The Washington Post reviewed the Bureau of Intelligence and Research’s 12-page prepared testimony presented by Schoonover.

“The Earth’s climate is unequivocally undergoing a long-term warming trend, as established by decades of scientific measurements and multiple, independent lines of evidence,” he testified. “Climate change effects could undermine important international systems on which the U.S. is critically dependent, such as trade routes, food and energy supplies, the global economy and domestic stability abroad.”

He noted: “Absent extensive mitigating factors or events, we see few plausible future scenarios where significant — possibly catastrophic — harm does not arise from the compounded effects of climate change.”

Schoonover could not be reached for comment.
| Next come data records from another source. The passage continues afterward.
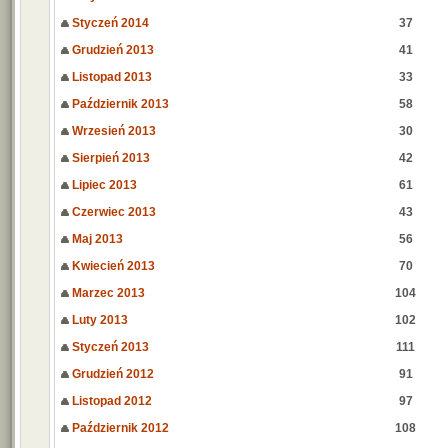
Styczeń 2014
37
Grudzień 2013
41
Listopad 2013
33
Październik 2013
58
Wrzesień 2013
30
Sierpień 2013
42
Lipiec 2013
61
Czerwiec 2013
43
Maj 2013
56
Kwiecień 2013
70
Marzec 2013
104
Luty 2013
102
Styczeń 2013
111
Grudzień 2012
91
Listopad 2012
97
Październik 2012
108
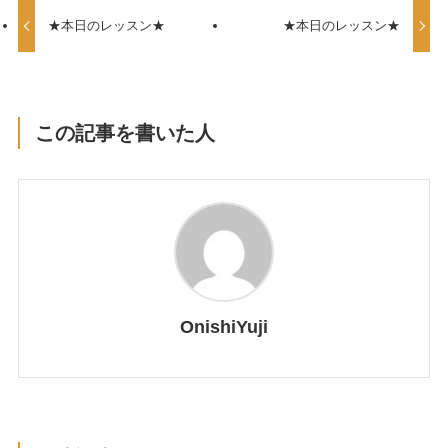
★本日のレッスン★
★本日のレッスン★
この記事を書いた人
OnishiYuji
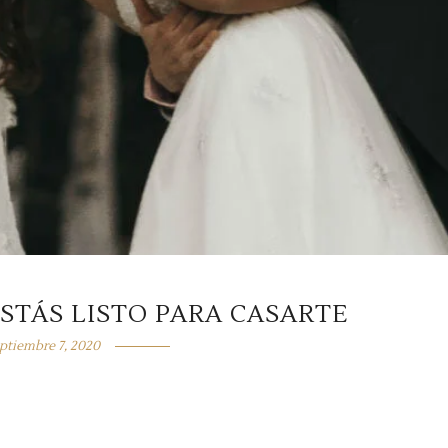
ESTÁS LISTO PARA CASARTE
ptiembre 7, 2020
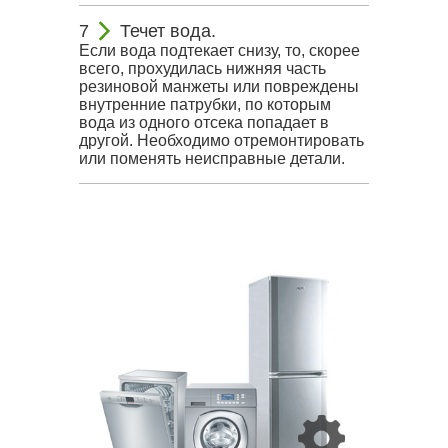
Течет вода.
Если вода подтекает снизу, то, скорее
всего, прохудилась нижняя часть
резиновой манжеты или повреждены
внутренние патрубки, по которым
вода из одного отсека попадает в
другой. Необходимо отремонтировать
или поменять неисправные детали.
A House official confirmed to the Post that the intelligence committee did not receive a written record of Schoonover’s comments, though had received written comments from others who testified that day.

Trump has called climate change a “Chinese hoax.” Asked in an Axios interview late last year about his attitude toward global warming, Trump said he believed there has been climate change. “Will it change back?” he asked, making a waving motion through the air with his hand. “Probably. That’s what I think.” He said many scientists “very much dispute” that humans are the primary cause of global warming. He reiterated those attitudes in an interview Wednesday with Piers Morgan.

CORRECTION: A previous version of this story incorrectly referred to William Happer as William Harper.